„Mein Punkt ist ja gerade, dass diese Rollbilder nicht passen können und in uns deshalb Spannungen verursachen. Wir sind alle Menschen und haben alle Aspekte in uns. Die Aufteilung mach absolut keinen Sinn.
OK. Darin sind wir uns einig.
Dann müssten wir auf die Zeitverschiebung zu sprechen kommen.
Manche Familien sind in der Emanzipation bereits wesentlich weiter voran geschritten als andere Familien.
Meine Familie war bereits recht weit voran geschritten.
Mein Opa (Jahrgang 1921) hatte Körperpflege und Gesundheitsfürsorge bereits in sein eigenes Männer-Ideal integriert. Das hatte er schon immer. Und als meine Oma an Krebs erkrankte, flog ihm auch kein Zacken aus der Krone, sie bis zu ihrem Tod zu pflegen. Nur die Pflegedienstleistungen, die er nicht übernehmen konnte, überließ er dem Pflegedienst. Denn die hätten ja eh nicht genug Zeit fürs Wesentliche...
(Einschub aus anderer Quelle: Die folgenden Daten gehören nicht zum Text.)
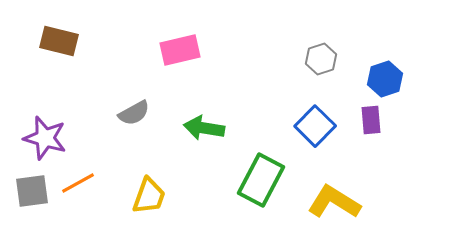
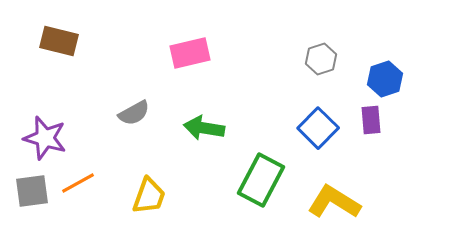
pink rectangle: moved 10 px right, 3 px down
blue square: moved 3 px right, 2 px down
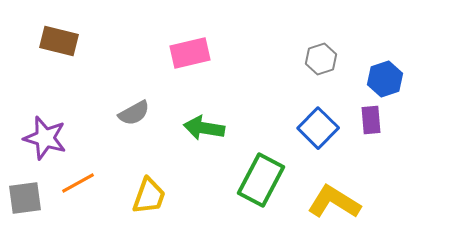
gray square: moved 7 px left, 7 px down
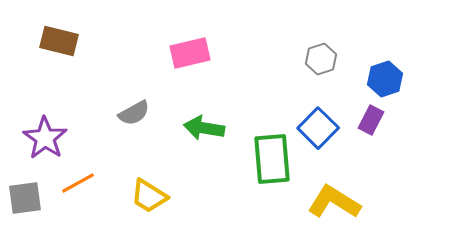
purple rectangle: rotated 32 degrees clockwise
purple star: rotated 18 degrees clockwise
green rectangle: moved 11 px right, 21 px up; rotated 33 degrees counterclockwise
yellow trapezoid: rotated 102 degrees clockwise
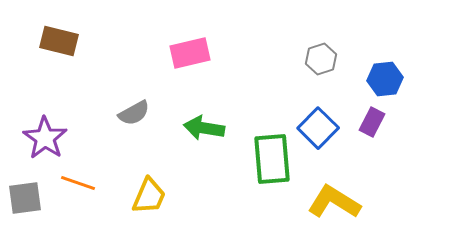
blue hexagon: rotated 12 degrees clockwise
purple rectangle: moved 1 px right, 2 px down
orange line: rotated 48 degrees clockwise
yellow trapezoid: rotated 99 degrees counterclockwise
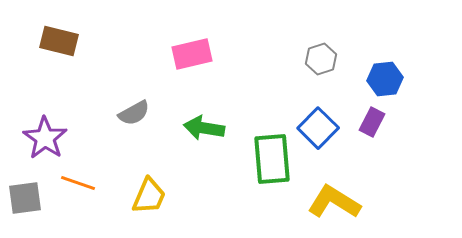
pink rectangle: moved 2 px right, 1 px down
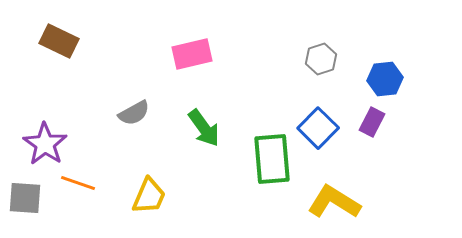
brown rectangle: rotated 12 degrees clockwise
green arrow: rotated 135 degrees counterclockwise
purple star: moved 6 px down
gray square: rotated 12 degrees clockwise
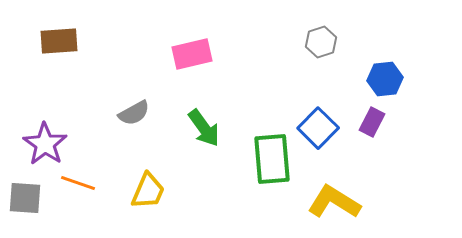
brown rectangle: rotated 30 degrees counterclockwise
gray hexagon: moved 17 px up
yellow trapezoid: moved 1 px left, 5 px up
Mit Opa auf Reisen sein, bedeutete: Opa blockiert Morgens das Bad für mindestens eine Stunde.
Das war eben die Zeit, die er für sich brauchte.
Btw.: Im hohen Alter schwärmte Opa über die Vorzüge von Baby-Pflege-Öl. Wie herrlich sich seine Haut danach anfühle. Und wie wenig Giftstoffe im Vergleich zu anderen Körper-Pflege-Produkten darin enthalten sei. Welche neuen Massage-Techniken er ausprobiert habe. Etc.pp. Kurzum: Für Opa war seine Körperpflege Entspannung & Genuss. Er tat es für sich. Um gut in den Tag zu starten.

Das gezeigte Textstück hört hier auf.